[Recorded data]
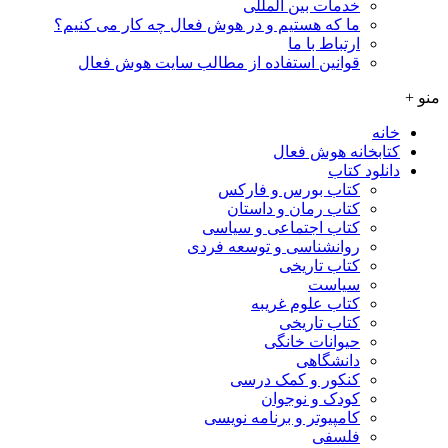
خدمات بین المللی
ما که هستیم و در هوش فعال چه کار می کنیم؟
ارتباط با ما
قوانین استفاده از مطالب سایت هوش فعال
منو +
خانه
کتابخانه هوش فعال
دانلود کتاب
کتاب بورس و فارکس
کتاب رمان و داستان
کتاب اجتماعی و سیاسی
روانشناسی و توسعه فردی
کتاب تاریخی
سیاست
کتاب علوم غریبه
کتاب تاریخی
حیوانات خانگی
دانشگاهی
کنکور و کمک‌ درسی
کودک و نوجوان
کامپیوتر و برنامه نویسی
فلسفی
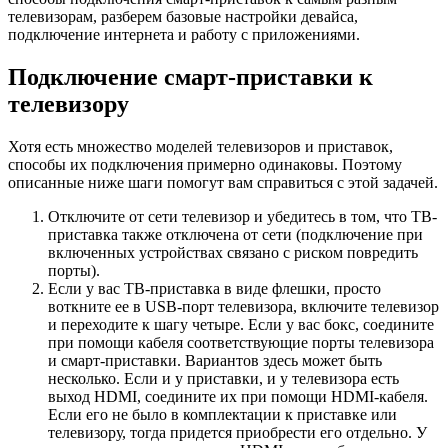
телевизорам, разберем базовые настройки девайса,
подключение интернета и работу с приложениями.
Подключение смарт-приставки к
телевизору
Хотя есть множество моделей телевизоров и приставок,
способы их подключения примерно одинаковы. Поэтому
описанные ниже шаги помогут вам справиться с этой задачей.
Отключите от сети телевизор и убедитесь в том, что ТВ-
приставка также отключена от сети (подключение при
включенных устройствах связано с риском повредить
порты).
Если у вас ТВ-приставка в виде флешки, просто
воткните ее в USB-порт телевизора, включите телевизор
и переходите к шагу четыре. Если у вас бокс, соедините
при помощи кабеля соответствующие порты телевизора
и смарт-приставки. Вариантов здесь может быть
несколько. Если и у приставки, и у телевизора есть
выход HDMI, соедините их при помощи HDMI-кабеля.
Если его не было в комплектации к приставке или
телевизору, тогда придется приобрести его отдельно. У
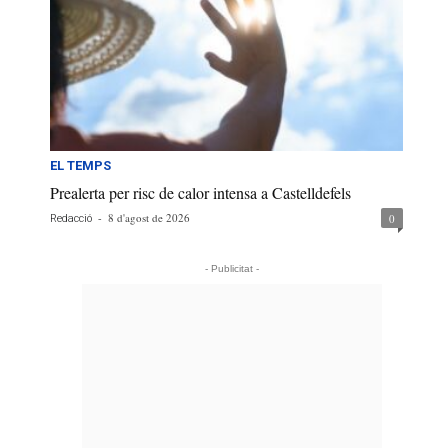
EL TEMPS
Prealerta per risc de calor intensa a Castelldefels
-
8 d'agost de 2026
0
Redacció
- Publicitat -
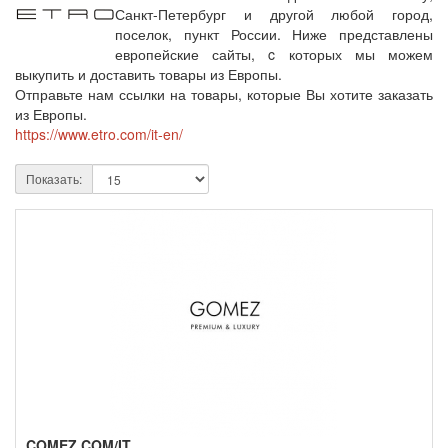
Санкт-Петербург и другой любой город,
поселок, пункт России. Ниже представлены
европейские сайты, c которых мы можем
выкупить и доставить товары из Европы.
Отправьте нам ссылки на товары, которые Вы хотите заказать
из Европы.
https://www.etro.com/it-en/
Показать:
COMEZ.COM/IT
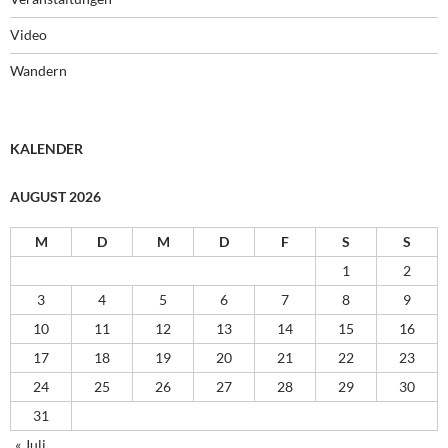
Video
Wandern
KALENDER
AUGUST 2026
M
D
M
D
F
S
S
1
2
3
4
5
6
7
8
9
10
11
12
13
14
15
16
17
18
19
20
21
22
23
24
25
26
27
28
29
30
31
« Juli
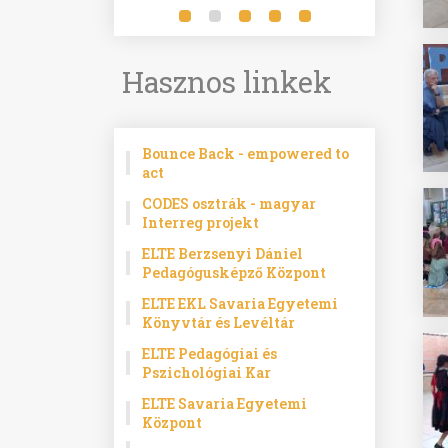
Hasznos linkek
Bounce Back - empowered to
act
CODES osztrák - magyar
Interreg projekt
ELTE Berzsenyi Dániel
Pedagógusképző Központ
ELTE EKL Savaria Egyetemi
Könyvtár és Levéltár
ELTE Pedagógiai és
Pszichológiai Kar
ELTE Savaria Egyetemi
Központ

__Requirement__: Identify the lines of the entries containing the string "телевизору". Copy each such line.

__Result of this task__:
телевизору
телевизору, тогда придется приобрести его отдельно. У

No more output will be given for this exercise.